Background information
- Born: Thomas McKenna 1998 or 1999 London
- Genres: RnB; pop; electronic;
- Occupation: singer-songwriter;
- Years active: 2016–present
- Website: www.mosskena.com

= Moss Kena =

Thomas McKenna (born 1998 or 1999), better known by his stage name Moss Kena is a British singer-songwriter.

== Early life and career ==
Moss Kena grew up as son of a record store-owner in London. He left school at 15 and started as singer-songwriter in coffeeshops and malls. Influenced by the music of Amy Winehouse, his career began in 2016 with a cover of Kendrick Lamar's song These Walls from the album To Pimp a Butterfly, which attracted the attention of the rapper.

It was followed by the EPs One+One and Found You in 06.' He followed Rita Ora during her Phoenix UK-tour in 2019 and published the track You and Me together with Miraa May and the rapper Buddy over Ministry of Sound.

He managed the breakthrough in 2021 with the song Fireworks by Purple Disco Machine feat. The Knocks, in which the he participated as singer and songwriter.

In 2024 he relocated to Germany, basing himself in Berlin.

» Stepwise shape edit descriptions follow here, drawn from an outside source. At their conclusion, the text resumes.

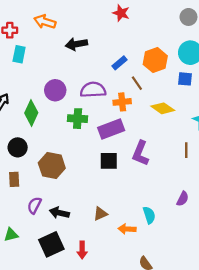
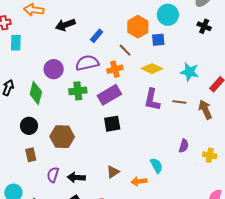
blue rectangle: (119, 63) -> (97, 36), moved
blue square: (185, 79) -> (158, 40), moved
brown line: (186, 150) -> (179, 102), turned -72
purple L-shape: (140, 153) -> (152, 100), moved

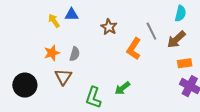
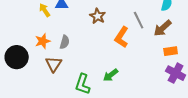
black circle: (25, 85) -> (17, 57), moved

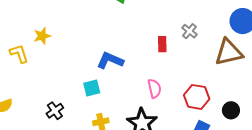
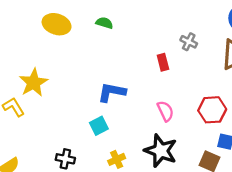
yellow star: (42, 36) -> (34, 83), size x1.5
black cross: (55, 111) -> (65, 159), turned -30

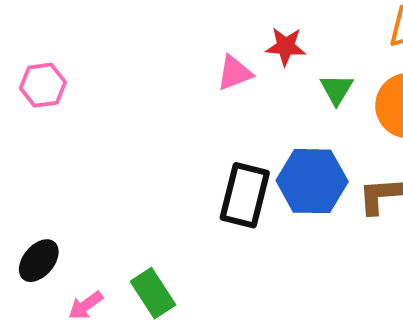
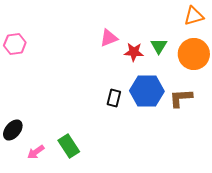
red star: (286, 46) -> (134, 52), moved
black rectangle: (245, 195) -> (114, 98), size x0.6

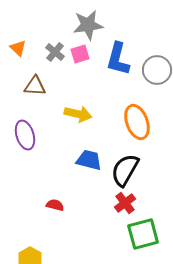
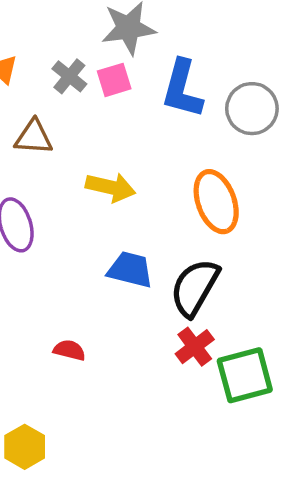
green square: (143, 234) -> (245, 375), moved

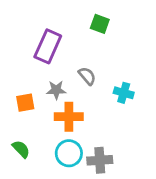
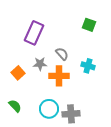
green square: (100, 24) -> (89, 25), moved
orange square: (25, 103) -> (18, 73), turned -32
orange cross: (69, 117) -> (59, 76), moved

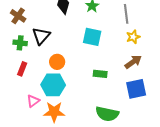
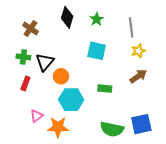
brown cross: (18, 16) -> (31, 28), moved
black triangle: (41, 36) -> (45, 62), moved
cyan hexagon: (53, 85) -> (71, 100), moved
blue square: (136, 89) -> (141, 124), moved

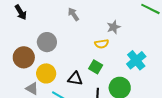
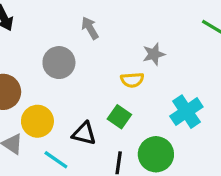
gray circle: (47, 42) -> (59, 63), moved

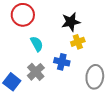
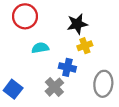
cyan semicircle: (37, 44) -> (40, 48), turned -70
gray cross: (36, 72) -> (54, 87), moved

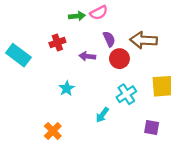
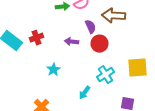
brown arrow: (144, 40) -> (114, 16), moved
red cross: (57, 43) -> (36, 38), moved

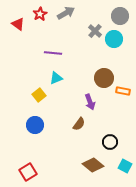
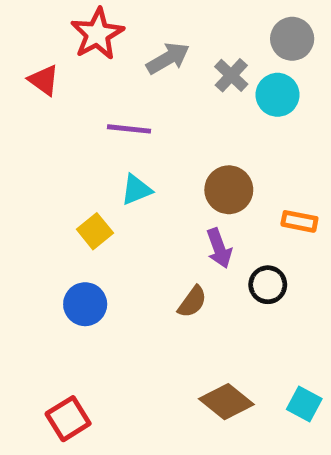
gray arrow: (66, 13) -> (168, 58), moved
red star: (40, 14) -> (97, 34), size x1.5
red triangle: (18, 24) -> (44, 80), moved
brown circle: (104, 78) -> (229, 190), moved
black circle: (110, 142) -> (268, 285), moved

The following year he competed at the Chefsache ESC, Germany's national final for the Eurovision Song Contest with the song "Nothing Can Stop Love". It finished in third place with almost 150,000 votes.

== Discography ==

=== Extended plays ===

- Found You in 06 (2018)
- One + One (2018)

- Live Acoustic Sessions (2019)
- After The Odyssey (2023)

=== Singles ===

| Title | Year | Peak chart positions |  |  |  |  |  |  |  |  | Certifications |
| GER | AUT | BEL (FL) | FRA | ITA | NLD | POL Air. | SWE | SWI |
| "Square One" | 2018 | — | — | — | — | — | — | — | — | — |  |
| "Reminds Me Of You" (with Toby Romeo) | 2021 | — | — | — | — | — | — | — | — | — |  |
| "Fireworks" (with Purple Disco Machine & The Knocks) | 32 | 34 | 36 | — | 42 | — | 5 | — | 83 | FIMI: Platinum; IFPI AUT: Platinum; ZPAV: Gold; |
| "Forgot How to Love" (with Alle Farben) | 2022 | — | — | — | — | — | — | — | — | — |  |
| "Light it Up" (with Super-Hi) | 2023 | — | — | — | — | — | — | — | — | — |  |
| "California Lover" | 2024 | — | — | — | — | — | — | — | — | — |  |
| "Cascading" | — | — | — | — | — | — | — | — | — |  |
| "Nothing Can Stop Love" | 2025 | — | — | — | — | — | — | — | — | — |  |
| "Rhythm Unknown" | 2026 | — | — | — | — | — | — | — | — | — |  |
"—" denotes a recording that did not chart or was not released.